孙武则是从另一个角度,说出了子产之所以如此做的另一层不得已的原因来。

君子的仁德只是一方面,而身不由己的苦衷又是另外一件事。

跟在李然身边多年,孙武看事也逐渐学会了透过现象看本质。

子产乃执政卿不假,可也正因为他乃是高高在上的执政卿,所以面对国内的一众宵小之辈,处置起来就会显得尤为的困难。

毕竟,他既要维护公室的颜面,又要维护民众的利益。而且还不能因为这样的事,让郑伯,让罕虎产生了别的想法。

说白了,便是既要保证整个国家机器的正常运转,又要做到明哲自保。

其处事的尺度以及力度,都需得是相当的考究。

所以孙武才会感慨子产身居执政卿的难,毕竟这种活儿,若若没点真本事,只怕还真是不好干。

“呵呵,长卿所言极是啊。”

“如今这般处置,当已是最好的结果了。”

“长卿现如今应该是明白了,我为何一定要协助子产大夫完成新政的改革了吧?”

李然襄助子产,看上去乃是因为他二人志同道合。可实际上,这个问题的答案可并不简单。

“先生可是敬重子产大夫的仁德之心?”

孙武显然还没看透这一层,所以他的回答只局限于表面。

李然摇了摇头,笑着缓缓道:

“乱世之中,仁德之心自是难能可贵,可光有仁德之心之外,更重要的乃是懂得如何去治理一个国家。”

“如何使一个国家变得强盛,如何使一个国家的民众能够得以安居乐业,如何使得一个国家能够上下齐心,邦有德而民有信。这些,才是一国的执政卿所最应该考虑的。”

“而这些,才是一个君子所应具备的最大的德行。”

“子产大夫贤名在外,仁德义举自不必多论。

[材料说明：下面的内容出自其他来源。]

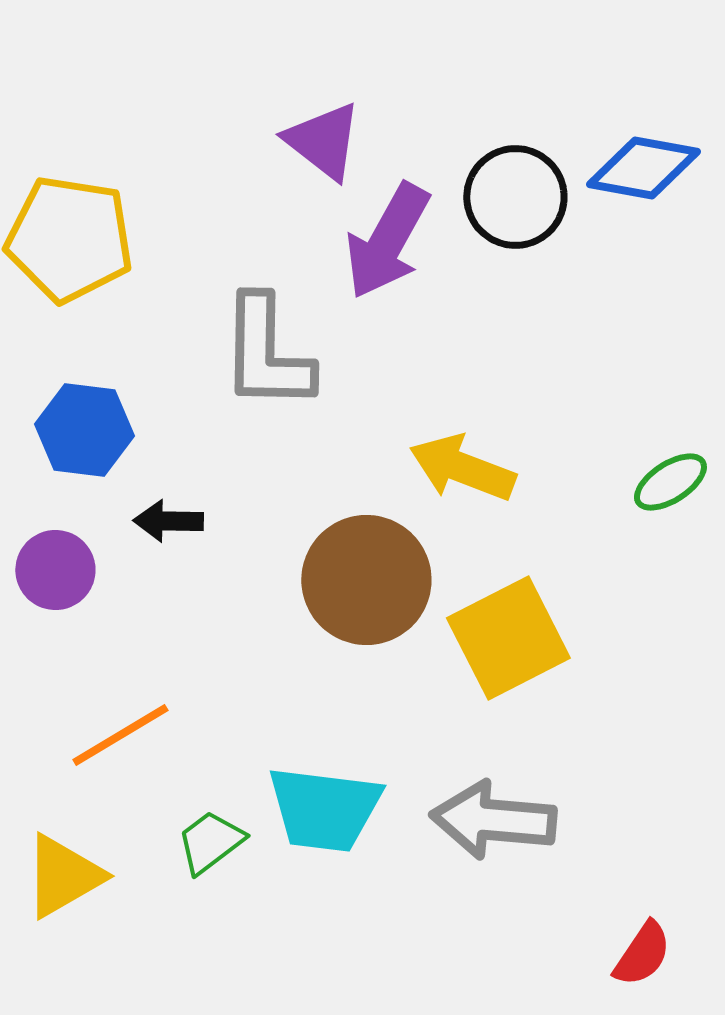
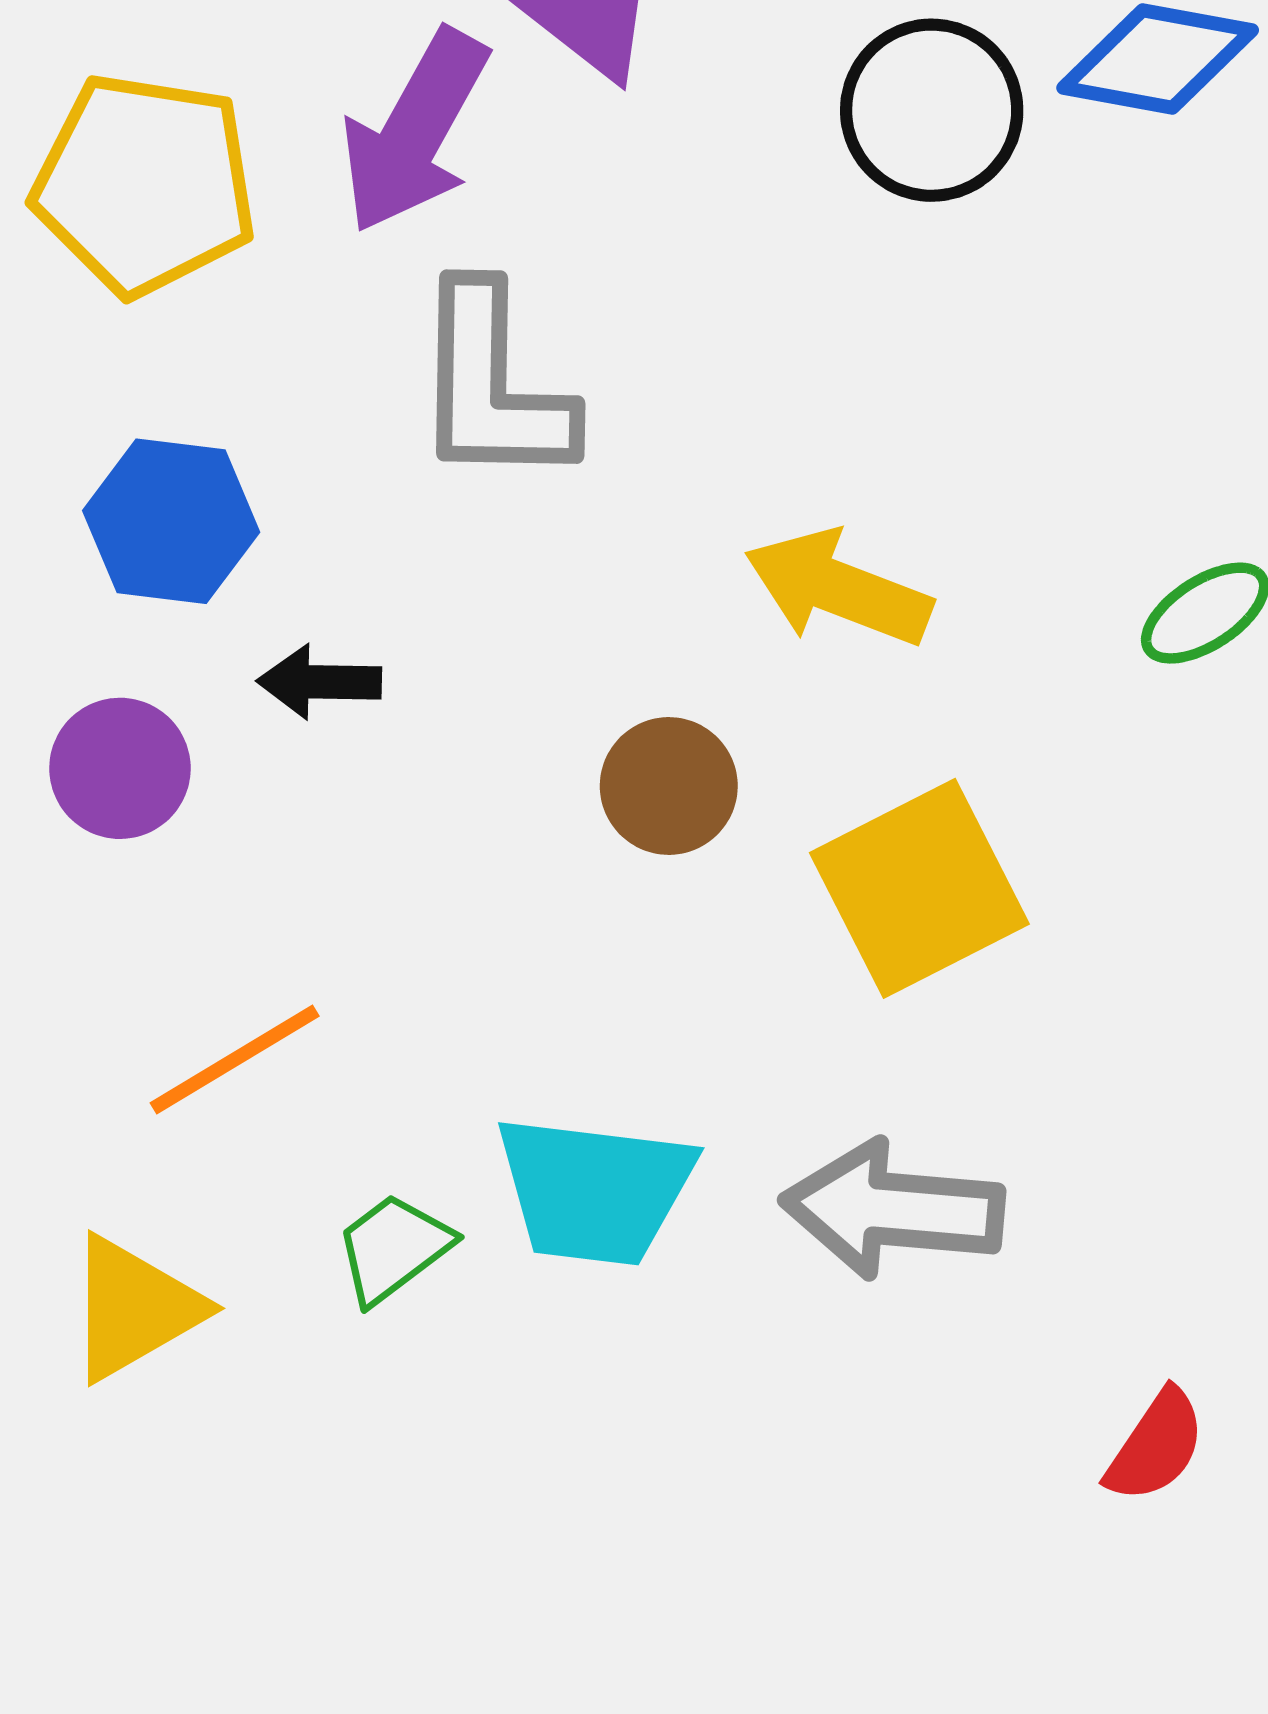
purple arrow: (387, 241) -> (415, 131), moved
brown circle: (366, 580) -> (669, 786), size x0.6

”

“不过,至于这些个治国安民之术,却非得是亲眼目睹一番,方能一窥其究竟的。毕竟沽名钓誉者有之,庸碌无能之辈有之,而假公济私者更是多如牛毛。所以,古往今来,又有多少君臣皆是折戟于改革的大浪之中……”

“所以,我李然之所以要襄助子产大夫,正是因为大夫在治国安邦上的初心、决心及其手腕,确是令人为之叹服的。而唯有如此之人,方能有这扭转乾坤之力,改天换地呐!”

是了,李然之所以决心不计代价的襄助子产,绝非只是因为子产有着一颗愿意操持天下苍生的圣人之心。

更为关键的乃是子产本身的能力以及魄力,还有他的治国安邦之术。

而李然苦苦追寻的,不正是这一些吗?

子产之德行,子产之治国,乃是他目前所看得见的,成效最为显著的一个。

所以,他当然要帮助子产,因为,他的到来,本就是为了那久远的未来,能够从中汲取到一些最为纯粹,最为本初的经验来的。

孙武听罢,当即陷入思索之中,他显然并不是很明白李然所言的深意,毕竟他并不能体会,将整个天下的安危都一肩挑起的重担到底是意味着什么?